The photo that won the “Aurora Polar” prize was that of Monika Deviat. Named “Brushstroke”, it was taken in Finland and differs from the photos usually taken of the polar lights according to the photographer.
“I thought it was a unique and beautiful shape with the feather ends,” Monika Deviat said.
• The “Planets, comets and asteroids” prize
“Suspended in a Sunbeam” is the winning photograph in the “Planets, Comets and Asteroids” category. Captured by Tom Williams, it shows, according to him, a “unique view” of the planet Venus.
“Venus can be easily found with the naked eye or photographed with a small telescope, because it is the planet with the largest angular diameter visible from Earth. But not like this. Capturing these atmospheric details from the sunny part of the planet, even though it is so far from Earth, is a remarkable achievement”, reacted Laszlo Francsics, member of the jury.
• The “Man and Space” prize
The “Man and Space” prize was won by Vikas Chander for his photo entitled “Zeila”. This shows a ship stranded on the Skeleton Coast in Namibia under a gray sky dotted with star trails. “It’s a hauntingly beautiful image that would make the perfect setting for a ghost story,” commented competition juror Melissa Brobby.
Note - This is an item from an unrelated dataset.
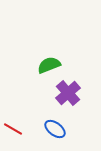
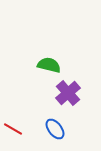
green semicircle: rotated 35 degrees clockwise
blue ellipse: rotated 15 degrees clockwise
• The “Stars and Nebulae” prize
For the “Stars and Nebulae” category, it’s the German Marcel Drechsler who wins again with “New Class of Galactic Nebulae Around the Star YY Hya”. The star YY Hya and its interstellar environment are immortalized there after more than 360 hours of exposure in an “absolutely breathtaking” way for juror Yuri Beletsky.
• The “Sir Patrick Moore Prize”
The “Sir Patrick Moore Prize” – a name given in homage to a famous amateur astronomer – was awarded to Aaron Wilhelm for “Sh2-132: Blinded by the Light”. Its subject: the Lion Nebula, name given for its shape which resembles the face and mane of the feline. “A beautiful image of this field of cloudiness”, for Steve Marsh who is a member of the competition jury.
• The “Young Astrophotographer” prize
The winner of the “Young Astrophotographer” award went to Runwei Xu and Binyu Wang for “The Running Chicken Nebula,” a photo taken from the El Sauce Observatory in Chile. Nebula IC2944, commonly known as the “Running Chicken Nebula”, is located in the constellation Centaurus, some 6,000 light years from Earth.
• The “Annie Maunder Prize”
Finally the “Annie Maunder Prize” – who was a Northern Irish astronomer of the 20th century, was won by John White for “Black Echo”. What appears at first glance to be a drop of water taken from a low angle turns out to be nothing more and nothing less than a visual representation of the sound of a black hole. “It is an image, a sound caused by an invisible source. Austere, beautiful, rather strange and certainly innovative!”, described Dr. Ed Bloomer of the jury.